Merging and sorting is a typical application of divide and conquer method, applying recursive thinking, thinking from top to bottom: first assume that MergeSort()an out-of-order array can be sorted, so you can start 分(divide an array into two parts on average), and then 治(respectively The call MergeSort()makes the two parts sorted), and finally use to Merge()merge the two sorted arrays into one sorted array.

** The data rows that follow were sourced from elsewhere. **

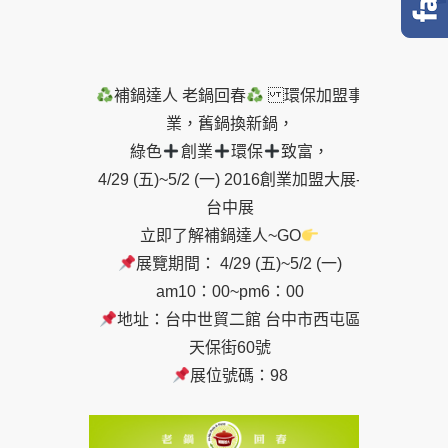
補鍋達人 老鍋回春
環保加盟事
業，舊鍋換新鍋，
綠色
創業
環保
致富，
4/29 (五)~5/2 (一) 2016創業加盟大展-
台中展
立即了解補鍋達人~GO
展覽期間： 4/29 (五)~5/2 (一)
am10：00~pm6：00
地址：台中世貿二館 台中市西屯區
天保街60號
展位號碼：98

Merge()The method is simple to implement. You only need to manage two pointers, which point to the two arrays to be merged, and develop an auxiliary array to save the intermediate results. The O(n)time complexity can be completed
2. Reverse order number
Definition of reverse ordinal number: if i < jand A[i] > A[j]then the A[i]sum is A[j]the reverse ordinal number pair. The number of pairs in reverse order is called reverse order
Finding the ordinal number can be obtained by managing two pointers, scanning the array twice, and using brute force methods. Obviously the time complexity is Θ(n^2).
Using the merge sort method, you can make a little improvement. In Merge(), merge two already ordered arrays A and B. Because AB is ordered, the reverse order number of A and B is 0, so the reverse order number of AB is equal to the reverse order number between A and B.
For example: A=1,4,6,7,9, . B=2,3,5,10,13,21Merge found that the current number of the element 4 i greater than 2, then the required number of reverse 4 + 1, because the back 4 are ranked in the 6,7,9, 6,7,9 then the reverse order of the number of It should also be +1, so the overall reverse order number should be added last-i+1.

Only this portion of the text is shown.